# Project Overview:

The aim of this project is to develop a model that can predict customer churn in the telecom industry. The dataset used in this project contains information about customers' demographic information, service usage, and their churn status. We will use a Random Forest classifier to train our model, and use cross-validation to select the best hyperparameters for our model.

In [3]:
# Import required libraries
import pandas as pd
from sklearn.ensemble import RandomForestClassifier
from sklearn.model_selection import train_test_split, cross_val_score, GridSearchCV
from sklearn.metrics import accuracy_score, precision_score, recall_score, f1_score

# Load the dataset
df = pd.read_csv('customer_churn.csv')

# Data preprocessing
df.dropna(inplace=True)  # Drop rows with missing values
X = df.drop('churn', axis=1)  # Independent variables
y = df['churn']  # Dependent variable
X = pd.get_dummies(X)  # One-hot encoding
X_train, X_test, y_train, y_test = train_test_split(X, y, test_size=0.2, random_state=42)  # Split the dataset

# Random Forest Classifier
rfc = RandomForestClassifier()  # Instantiate the classifier
rfc.fit(X_train, y_train)  # Fit the classifier on the training data
y_pred = rfc.predict(X_test)  # Predict the labels for the test data

# Cross-Validation
scores = cross_val_score(rfc, X_train, y_train, cv=10)  # Perform 10-fold cross-validation
print("Cross-Validation Scores:", scores)
print("Average Score:", scores.mean())

# Hyperparameter Tuning
param_grid = {
    'n_estimators': [10, 50, 100],
    'max_depth': [None, 10, 20],
    'min_samples_split': [2, 5, 10],
    'min_samples_leaf': [1, 2, 4]
}
grid_search = GridSearchCV(rfc, param_grid, cv=10)
grid_search.fit(X_train, y_train)
print("Best Parameters:", grid_search.best_params_)

# Model Evaluation
y_pred = grid_search.predict(X_test)
print("Accuracy:", accuracy_score(y_test, y_pred))
print("Precision:", precision_score(y_test, y_pred))
print("Recall:", recall_score(y_test, y_pred))
print("F1-Score:", f1_score(y_test, y_pred))
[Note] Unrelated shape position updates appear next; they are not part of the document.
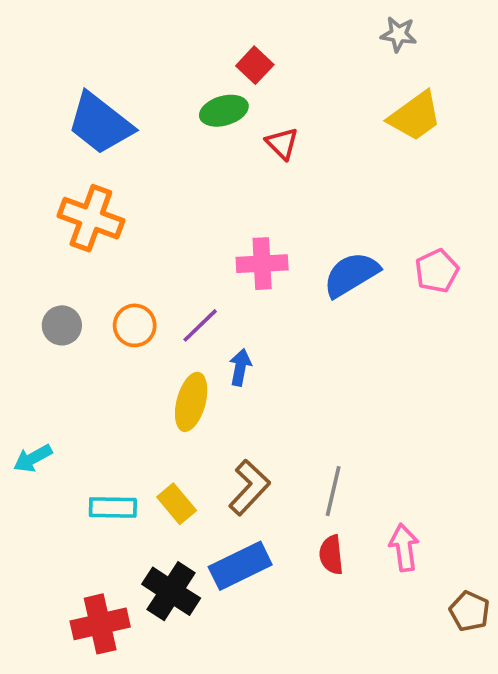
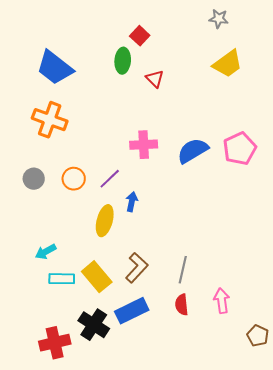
green ellipse: (224, 111) -> (123, 61), turned -70
pink pentagon: (437, 271) -> (240, 149), size x1.4
cyan arrow: (33, 458) -> (46, 252), moved
yellow rectangle: (177, 504) -> (97, 277), size x1.4

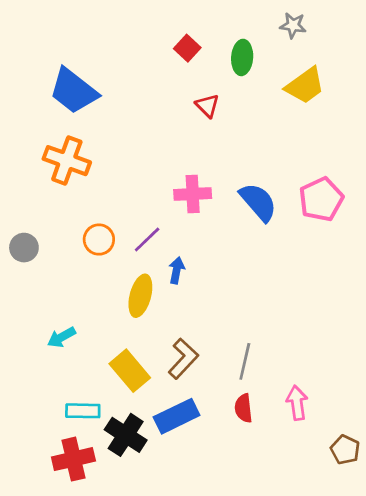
green ellipse: (123, 61) -> (242, 57), moved
blue semicircle: (193, 151) -> (258, 202), turned 80
gray circle: (34, 179) -> (24, 248), moved
cyan rectangle: (62, 279) -> (83, 411), moved

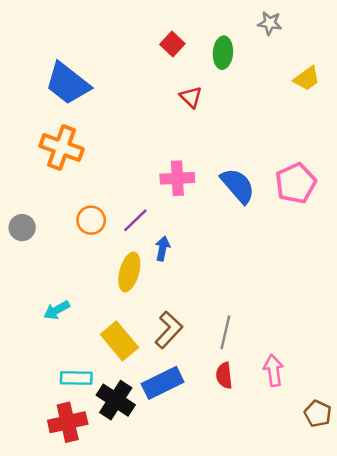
yellow trapezoid: (305, 86) -> (307, 78), moved, size x0.7

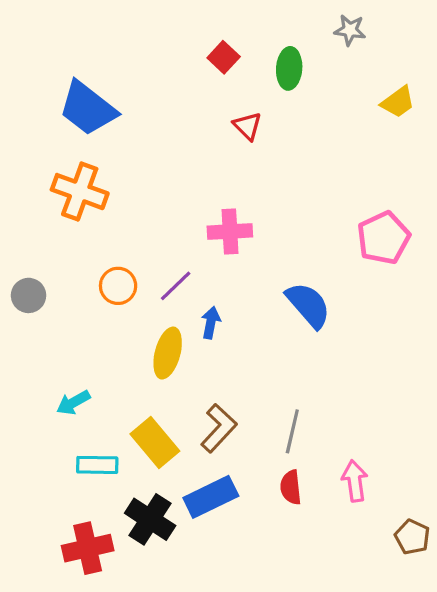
blue semicircle: (238, 186) -> (308, 305), moved
cyan rectangle: (76, 378) -> (97, 465), moved

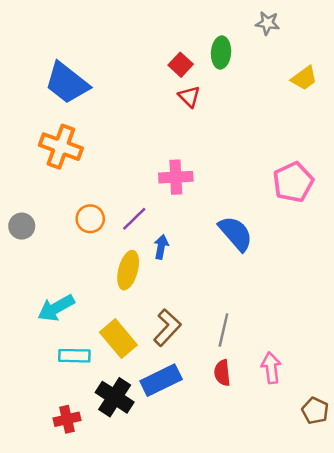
red square: (224, 57) -> (181, 65), moved
cyan arrow: (73, 403) -> (56, 308), size x1.4
red cross: (88, 548) -> (67, 419), size x0.7

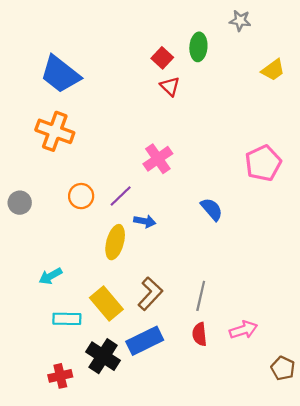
pink cross: (176, 177) -> (158, 159), turned -32
blue semicircle: (236, 233) -> (212, 209), size x0.7
blue arrow: (161, 247) -> (145, 221), turned 90
cyan arrow: (56, 308) -> (50, 276), size x0.7
pink arrow: (271, 368) -> (243, 330), turned 80

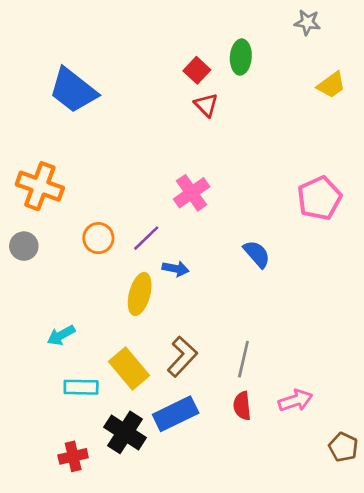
gray star: (240, 21) -> (307, 22), moved
orange cross: (55, 131) -> (40, 186), moved

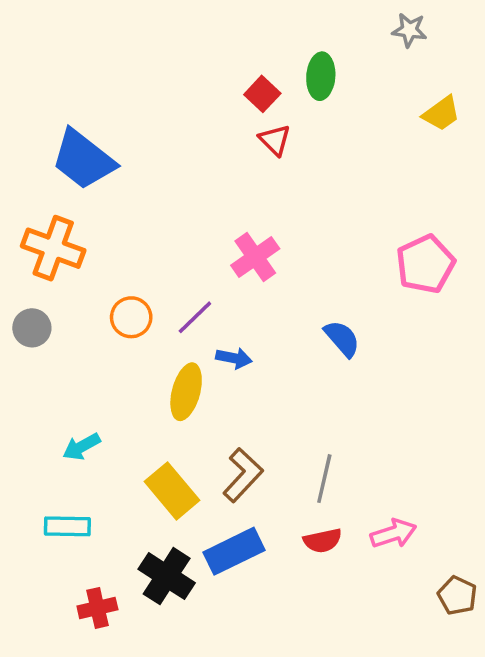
blue trapezoid: (73, 90) -> (83, 160), moved
cyan rectangle: (81, 387) -> (67, 526), moved
red semicircle: (242, 406) -> (323, 541), turned -96

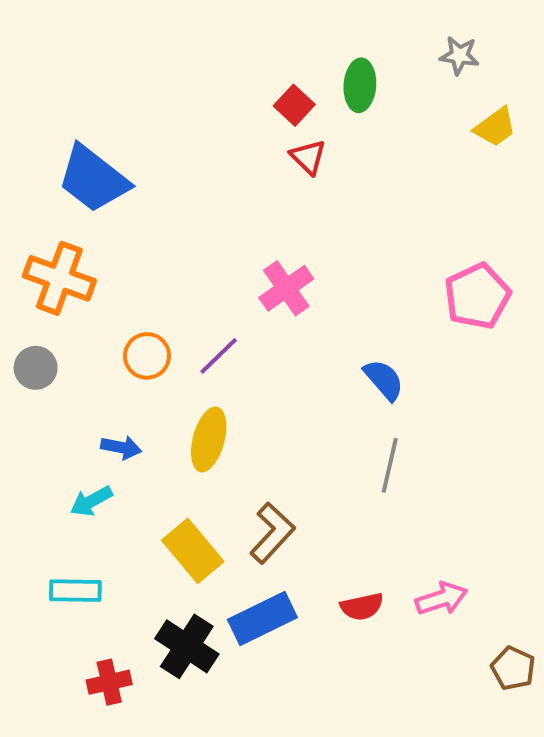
gray star: (409, 30) -> (459, 55), moved
blue arrow: (234, 358) -> (121, 447), moved
gray line: (324, 479) -> (390, 465), moved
Cross-Validation Scores: [1.  1.  0.5 1.  1.  1.  1.  0.5 1.  1. ]
Average Score: 0.9




Best Parameters: {'max_depth': None, 'min_samples_leaf': 1, 'min_samples_split': 5, 'n_estimators': 10}
Accuracy: 0.8333333333333334


ValueError: pos_label=1 is not a valid label. It should be one of ['No', 'Yes']

In this code, we first load the dataset and perform data preprocessing by dropping rows with missing values, one-hot encoding the categorical features, and splitting the dataset into training and testing sets. We then instantiate a Random Forest classifier and fit it on the training data.
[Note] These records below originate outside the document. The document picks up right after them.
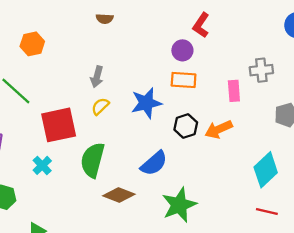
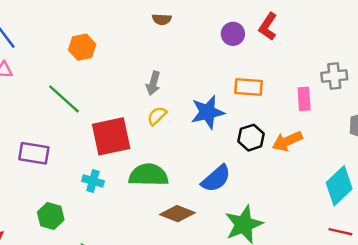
purple circle: (182, 50) -> (233, 34), moved
green semicircle: (93, 160) -> (148, 175), turned 76
cyan cross: (42, 165) -> (93, 181), turned -30

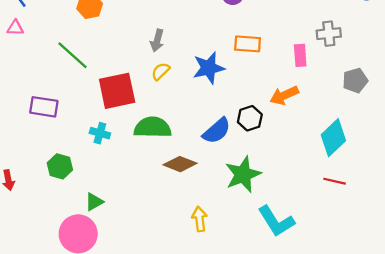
black hexagon: (251, 138) -> (250, 118), moved

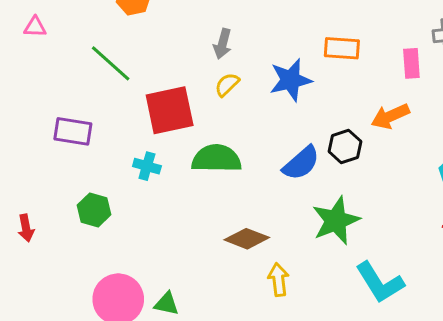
brown diamond: (180, 164) -> (247, 239), moved
green triangle: (94, 202) -> (167, 304), moved, turned 42

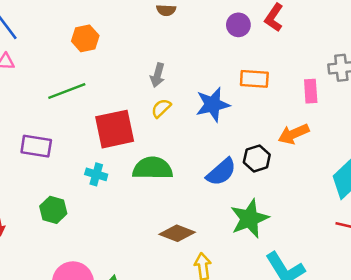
green line: (111, 63) -> (67, 91), turned -63

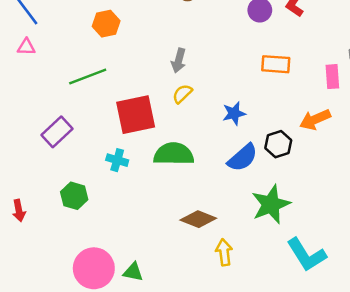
blue star: (213, 105) -> (234, 113), moved, size x0.7
purple rectangle: (36, 146) -> (57, 132), turned -52

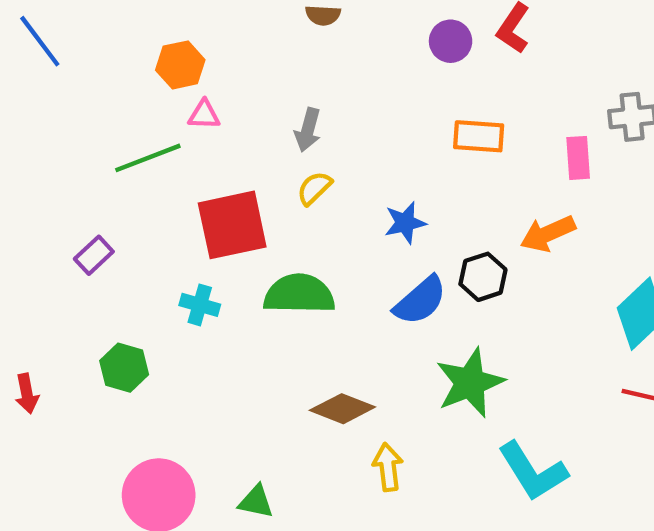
pink triangle: (26, 47) -> (204, 115), moved
purple rectangle: (57, 132) -> (94, 255), size x0.7
green triangle: (133, 272) -> (256, 502), moved

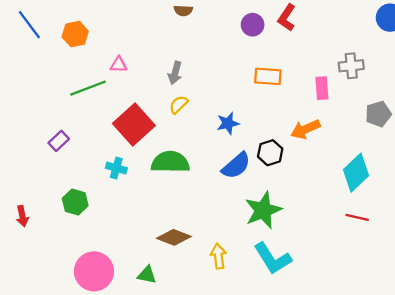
orange hexagon: (180, 65) -> (75, 34), moved
red square: (232, 225) -> (134, 125), turned -30
brown diamond: (342, 409) -> (174, 237), moved
cyan L-shape: (533, 471) -> (273, 258), moved

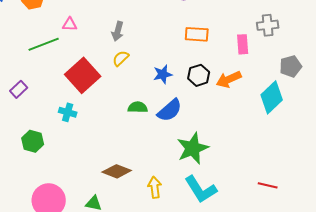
black hexagon: (270, 153) -> (199, 75), moved
green semicircle: (170, 162) -> (138, 107), moved, size x0.6
cyan diamond: (356, 173) -> (272, 97), moved
red line: (357, 217) -> (268, 185), moved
Next, we use cross-validation to evaluate the performance of the model by performing 10-fold cross-validation and printing the average score. We then use grid search to tune the hyperparameters of the model, including the number of decision trees, maximum depth, minimum number of samples required to split an internal node, and minimum number of samples required to be at a leaf node. We print the best parameters selected by grid search.

Finally, we evaluate the performance of the model on the test dataset using metrics such as accuracy, precision, recall, and F1-score.

Overall, this code demonstrates how cross-validation can be used to select the best hyperparameters for a machine learning model, in this case a Random Forest classifier used to predict customer churn in the telecom industry.